What can be concluded from this study? First, as these authors point out, the relevance of this and previous volunteer studies to clinical anesthesia in surgical patients is not certain. Surgical patients are not routinely maintained on 1.25 MAC sevoflurane for 8 hours under hypotensive, volume-restricted conditions. In summary, assessments of renal and hepatic function after 8 hours of 1.25 MAC sevoflurane anesthesia did not show the abnormalities reported in the earlier study. The reasons for these differences are not entirely clear. We are still left with the sevoflurane-compound A controversy; we now have more data on which to make our individual clinical judgments.

¹ Anesthesiology 1997;86:1238-53 and Anesthesiology 1997;86:1231-7.

² Anesthesiology 1997;86:1238.

Return to the Current Literature Review Front Page , or read the abstract:

ABSTRACT

BACKGROUND: Sevoflurane is degraded by carbon dioxide absorbents to a difluorovinyl ether (compound A) that can cause renal and hepatic injury in rats. The present study applied sensitive markers of renal and hepatic function to determine the safety of prolonged (8 h), high concentration (3% end-tidal) sevoflurane anesthesia in human volunteers.

METHODS: Thirteen healthy male volunteers provided informed consent to undergo 8 h of 1.25 minimum alveolar concentration sevoflurane anesthesia delivered with a fresh gas flow of 2 l/min. Glucose, protein, albumin, N-acetyl-beta-D-glucosaminidase (NAG), and alpha- and pi-glutathione-S-transferase (GST) levels were analyzed in urine collected at 24 h before and for 3 days after sevoflurane anesthesia. Daily blood samples were analyzed for creatinine, blood urea nitrogen (BUN), alanine aminotransferase, alkaline phosphatase, and bilirubin concentrations. Circuit compound A and plasma fluoride concentrations were measured.

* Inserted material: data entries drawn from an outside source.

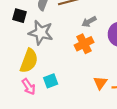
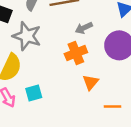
orange triangle: (100, 83) -> (91, 82), moved

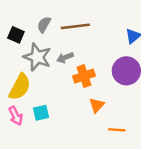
gray arrow: (84, 28) -> (65, 58), moved

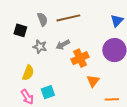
gray semicircle: (44, 25) -> (42, 19), turned 136
gray star: (37, 57) -> (40, 47), size x0.6
yellow semicircle: (20, 87) -> (28, 73), size x0.7

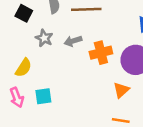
orange cross: (80, 58) -> (101, 53), moved
orange triangle: (93, 81) -> (121, 90), moved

RESULTS: During anesthesia, average and maximum inspired compound A concentrations were 27 +/- 7 and 34 +/- 6 (mean +/- SD) and median mean blood pressure, esophageal temperature, and end-tidal carbon dioxide levels were 63 mmHg, 36.8 degrees C, and 32 mmHg, respectively. The average serum inorganic fluoride concentration 2 h after anesthesia was 66.2 +/- 14.7 microM. Results of tests of hepatic function and renal function (BUN, creatinine concentration) were unchanged after anesthesia. Glucose, protein, albumin, and NAG excretion were not significantly increased after anesthesia. Urine concentrations of alphalpha-GST and pi-GST were increased on day 1 after anesthesia and alphalpha-GST was increased on day 2 after anesthesia but returned to normal afterward.

CONCLUSIONS: Prolonged (8 h), high concentration (3%) sevoflurane anesthesia administered to volunteers in a fresh gas flow of 2 l/min does not result in clinically significant changes in biochemical markers of renal or hepatic dysfunction.